Unexpectedly, automakers find themselves aligned with the tenets of art in this discourse. Traditional car manufacturers remain acutely aware of the human toll involved: fatalities have been an unintended consequence since the advent of automobiles, which builds a certain degree of trust in automakers over Big Tech companies. The industry’s natural prudence works in favor of consumers. In contrast to the Technology-Utopian complex, even the largest car manufacturers operate from a fundamentally humanistic standpoint. Rather than digging enormous tunnels under cities without clear purpose or unveiling fanciful ideas of a tech-driven utopia, Mercedes-Benz, Lexus, and others are present at SXSW, Art Basel, race circuits, dealer conferences, auto shows, Fashion Weeks, and at culinary events, actively engaging with the vibrant, unpredictable nature of humanity.

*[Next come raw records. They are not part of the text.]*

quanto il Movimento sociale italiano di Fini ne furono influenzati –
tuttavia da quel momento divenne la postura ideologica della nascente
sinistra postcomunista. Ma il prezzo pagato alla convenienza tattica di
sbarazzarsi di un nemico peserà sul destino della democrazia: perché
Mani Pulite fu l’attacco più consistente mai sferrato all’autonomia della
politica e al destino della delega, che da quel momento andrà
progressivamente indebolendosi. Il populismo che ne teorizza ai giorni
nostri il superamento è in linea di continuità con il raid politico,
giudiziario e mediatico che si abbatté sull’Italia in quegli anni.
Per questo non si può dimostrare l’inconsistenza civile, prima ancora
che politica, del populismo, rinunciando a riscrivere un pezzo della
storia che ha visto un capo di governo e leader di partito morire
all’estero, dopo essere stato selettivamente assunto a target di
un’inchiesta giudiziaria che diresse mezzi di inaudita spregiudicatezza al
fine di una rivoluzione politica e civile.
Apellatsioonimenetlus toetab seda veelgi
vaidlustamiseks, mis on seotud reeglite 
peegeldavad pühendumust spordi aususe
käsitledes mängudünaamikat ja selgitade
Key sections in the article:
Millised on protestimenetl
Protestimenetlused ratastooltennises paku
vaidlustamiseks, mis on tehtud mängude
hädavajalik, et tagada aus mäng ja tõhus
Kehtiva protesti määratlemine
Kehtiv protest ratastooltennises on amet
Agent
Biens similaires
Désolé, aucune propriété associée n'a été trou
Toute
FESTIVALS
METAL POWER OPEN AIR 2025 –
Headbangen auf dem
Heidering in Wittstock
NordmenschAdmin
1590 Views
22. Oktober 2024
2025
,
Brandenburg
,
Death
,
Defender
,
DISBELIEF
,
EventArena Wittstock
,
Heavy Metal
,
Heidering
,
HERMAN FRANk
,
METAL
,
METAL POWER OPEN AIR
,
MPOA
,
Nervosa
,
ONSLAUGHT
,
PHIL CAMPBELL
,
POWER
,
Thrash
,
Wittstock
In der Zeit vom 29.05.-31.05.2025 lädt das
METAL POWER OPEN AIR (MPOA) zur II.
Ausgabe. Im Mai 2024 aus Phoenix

Gathering human insights in the real world is often expensive, inefficient, and challenging to convert into tangible profit. Yet it keeps dialogues rooted in reality, and the truth regarding our autonomous future is simple: it will always resemble an enhanced, more convenient, or streamlined version of the present. Reactions will vary, with some individuals excited while others may critique its inadequacies, though most will barely notice. Private enterprise will dispute every aspect of funding with government officials. Systems will continue to age and fail at inconvenient and perilous moments, just as they do now. While people may indeed nap, work, and watch films in their self-driving cars, issues will arise, and tragically, lives will be lost—just as they always have. Both tech and automotive companies ought to openly acknowledge these realities, regardless of potential impacts on their stock values. This resurgence of tech reverence, suggesting that Silicon Valley’s aimed goals are far more altruistic than corporate profits, is unsettling and ought to be re-evaluated.

People will die

from self-driving cars just as people perish from peanuts, bagel slicers, poorly labeled medications, cancer, war, plastic dry-cleaning bags, or even animal attacks. There is indeed no shortage of ways to meet fatal outcomes; technology serves as both a facilitator and a detriment, and should anyone imply differently, keep a firm grasp on your wallet.